Sheila 24/06/2012Resenha: "Viva para Contar" (Lisa Gardner)Três mulheres fortes em sua fragilidade latente. Três famílias assassinadas - uma há mais de vinte anos, duas recentemente. Um hospital com uma ala psiquiátrica de cuidados intensivos a crianças com distúrbios severos e um curandeiro que causa sentimentos ambivalentes. Esta é a trama básica do livro "Viva para Contar" de Lisa Gardner publicado no Brasil pela editora Novo Conceito.
Danielle Burton é uma sobrevivente, a única que restou de uma família assassinada pelo próprio pai, que busca calar os fantasmas que a perseguem isolando-se em seu trabalho como enfermeira com crianças com transtornos psiquiátricos, muitas deles submetidas a traumas severos que as fizeram isolar-se do mundo.
"Ele começou no quarto, alvejando minha mãe ao lado da cama. Depois, foi até onde estava a minha irmã, que tinha 13 anos. (...) Meu irmão de 11 anos também apareceu no corredor. Ele tentou fugir. Meu pai atirou e o acertou pelas costas. Johnny rolou pelas escadas. O tiro pegou em cheio, e demorou algum tempo até que Johnny finalmente morresse.Não me lembro de nada disso, é claro. Mas li o relatório oficial quando completei 18 anos.Eu procurava uma resposta que nunca encontrei.Meu pai matou a família inteira, exceto a mim. Será que aquilo significava que me amava mais do que os outros, ou me odiava mais do que os outros?- O que você acha? - era o o que o dr Frank sempre respondia.Acho que esta é a história da minha vida".
D. D. Warrem é uma competente investigadora do departamento de polícia de Boston, que por ser tão dedicada ao serviço não consegue manter uma vida pessoal decente - solteirona, não consegue criar peixinhos de aquário sem que estes acabem perecendo. Está justamente questionando-se a respeito da passagem dos anos e de sua dificuldade em conhecer alguém para uma relação estável, com quem possa pensar em construir uma família, quando a notícia do assassinato de uma família inteira, ao que tudo indica perpetrado pelo pai, passa a demandar toda sua atenção.

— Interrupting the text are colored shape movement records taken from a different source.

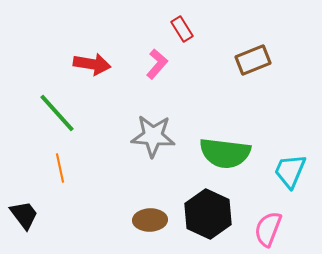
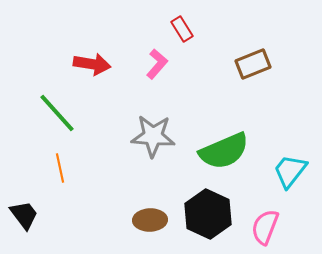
brown rectangle: moved 4 px down
green semicircle: moved 1 px left, 2 px up; rotated 30 degrees counterclockwise
cyan trapezoid: rotated 15 degrees clockwise
pink semicircle: moved 3 px left, 2 px up
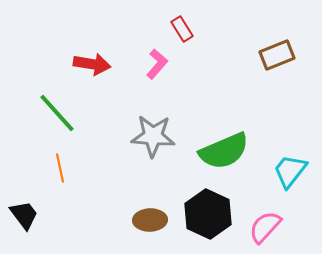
brown rectangle: moved 24 px right, 9 px up
pink semicircle: rotated 21 degrees clockwise
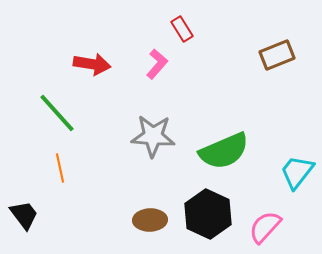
cyan trapezoid: moved 7 px right, 1 px down
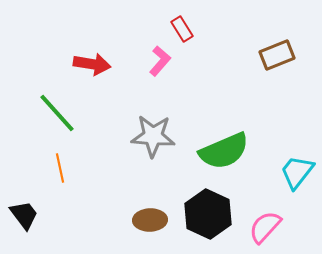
pink L-shape: moved 3 px right, 3 px up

"Ela tomou fôlego mais uma vez do lado de fora da porta e sentiu o cheiro de serragem e sangue ressecado. Ouviu um repórter chamá-la para que desse uma declaração. ouviu o barulho de uma câmera disparando, o rugido de um helicóptero de alguma agência de notícias, e ruídos indistintos por toda parte. Curiosos atrás, investigadores á frente e repórteres acima.Caos: muito barulho, muitos cheiros, muita pressão.Seu trabalho, agora, era endireitar as coisas.E ela entrou de cabeça".
Já Victória Oliver é uma mãe dedicada, mas desesperada. Afinal, pouco dorme ou se alimenta, tendo de sobreviver com o perigo rondando perto - dentro de sua própria casa na verdade. Só o amor incondicional que sente consegue movê-la a continuar, mesmo sabendo do risco que corre e tendo que cuidar sozinha das feridas, como ossos quebrados, cortes e hematomas, que esse amor lhe inflige.
"- Estou com sede - diz ele.- Quer alguma coisa? - pergunto.- Mulher, me traga algo para beber. Se não vou arrebentar a sua cara. (...)Antigamente, eu recusaria uma exigência tão petulante. Exigiria palavras mais gentis, um tom de voz mais amável. "Não sou sua empregada", eu o lembraria. "Você vai me tratar com respeito".Porém essas coisas acontecem. Não todas de uma vez. Mas, pouco a pouco, momento a momento, escolha após escolha. Quando uma pessoa abre mão de algumas partes de si mesma, nunca mais consegue recuperá-las".
O livro vai alternando o foco entre cada uma das protagonistas no decorrer dos capítulos, sendo narrado tanto em primeira como terceira pessoa. Aos poucos, as história paralelas de D. D. Warren, Danielle e Victoria vão se aproximando, até virar uma única narrativa que une todos em uma trama bem construída e brilhantemente narrada. Quem estaria por trás dos assassinatos? Por que todas as pistas levam de volta a ala psiquiátrica do hospital onde trabalha Danielle? De que forma os eventos se associam com sua tragédia particular?
Lisa Gardner consegue escrever um thriller de tirar o fôlego, conseguindo manter o suspense - e consequentemente a atenção do leitor - até o fim da estória, que encontra sua resolução bem próximo às últimas páginas. Fazia tempos que não lia um livro extenso que conseguisse prender minha atenção do início ao fim. Para resumir em uma frase: realmente de tirar o fôlego, recomendo.